É antes a música e o espetáculo (e quase só a música e o espetáculo) que leva os milhares de fãs à Altice Arena, na busca de uma utopia que os irlandeses continuam a procurar reinventar, reinventando-se, com mais ou menos ousadia – e mais ou menos sucesso – quase 40 anos depois do seu primeiro disco, o EP Three (1979). Trata-se de uma questão de fé, para Bono, The Edge, Adam Clayton e Larry Mullen Jr., como para aqueles que os seguem de forma indefetível. Crentes uns e outros, e uns nos outros.

 

Nunca renegando um vínculo ao cristianismo, e em particular ao catolicismo, os U2, nomeadamente o seu vocalista, Bono, carregaram sempre uma espiritualidade muito própria: eram “uma espécie de irmandade”, como os definiu The Edge, crentes nos únicos “dois grandes sacramentos”, a amizade e a música, em que uma fé inabalável na sua capacidade de vingar também representou a vontade de melhor cantar essa sua fé. “Eu só vou onde há vida, sabe? Onde sinto o Espírito Santo. Se é no fundo de uma catedral católica romana, na quietude e no incenso, que sugerem o mistério de Deus, da presença de Deus, ou nas luzes cintilantes de uma tenda revivalista, eu apenas vou onde encontro a vida. Não olho para a denominação”, confessou Bono ao Christianity Today.
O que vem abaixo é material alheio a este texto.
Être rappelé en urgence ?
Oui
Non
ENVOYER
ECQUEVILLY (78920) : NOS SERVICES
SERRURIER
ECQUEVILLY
Esta ponte entre o sagrado e o profano é seguida de perto pelo vocalista do grupo irlandês. Em 2005, numa exposição sobre a Bíblia, em Lisboa, no âmbito do Congresso Internacional para a Nova Evangelização, liam-se estas palavras de Bono: “Sou um músico ‘escrevinhador’, fumador de charutos, bebedor de vinho, leitor da Bíblia. Sou um exibicionista que adora pintar quadros daquilo que não vê. Um marido, um pai, amigo dos pobres, às vezes dos ricos. Um ativista vendedor ambulante de ideias. Jogador de xadrez, estrela de rock em part-time, cantor de ópera no grupo pop mais barulhento do mundo. Que tal?”
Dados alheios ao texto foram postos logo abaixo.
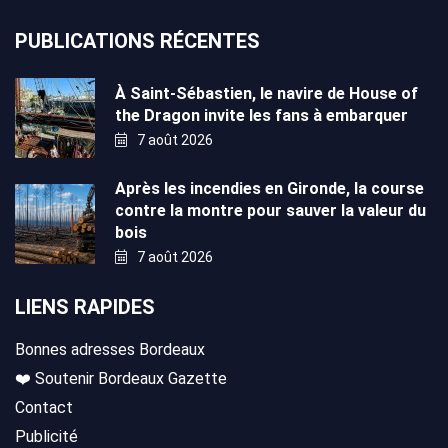
PUBLICATIONS RÉCENTES
À Saint-Sébastien, le navire de House of
the Dragon invite les fans à embarquer
7 août 2026
Après les incendies en Gironde, la course
contre la montre pour sauver la valeur du
bois
7 août 2026
LIENS RAPIDES
Bonnes adresses Bordeaux
❤️ Soutenir Bordeaux Gazette
Contact
Publicité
Órfão de mãe, Bono escreve ao sair da adolescência I Will Follow, o tema de abertura de Boy, o primeiro álbum, lançado em 1980 (e que certamente se ouvirá agora de novo em Lisboa, como tem acontecido nesta The eXPERIENCE + iNNOCENCE Tour). Notou que “este era um tema que ninguém tinha ainda explorado, no rock and roll – o fim da angústia da adolescência, a enganadora arte da masculinidade, a sexualidade, a espiritualidade, a amizade”.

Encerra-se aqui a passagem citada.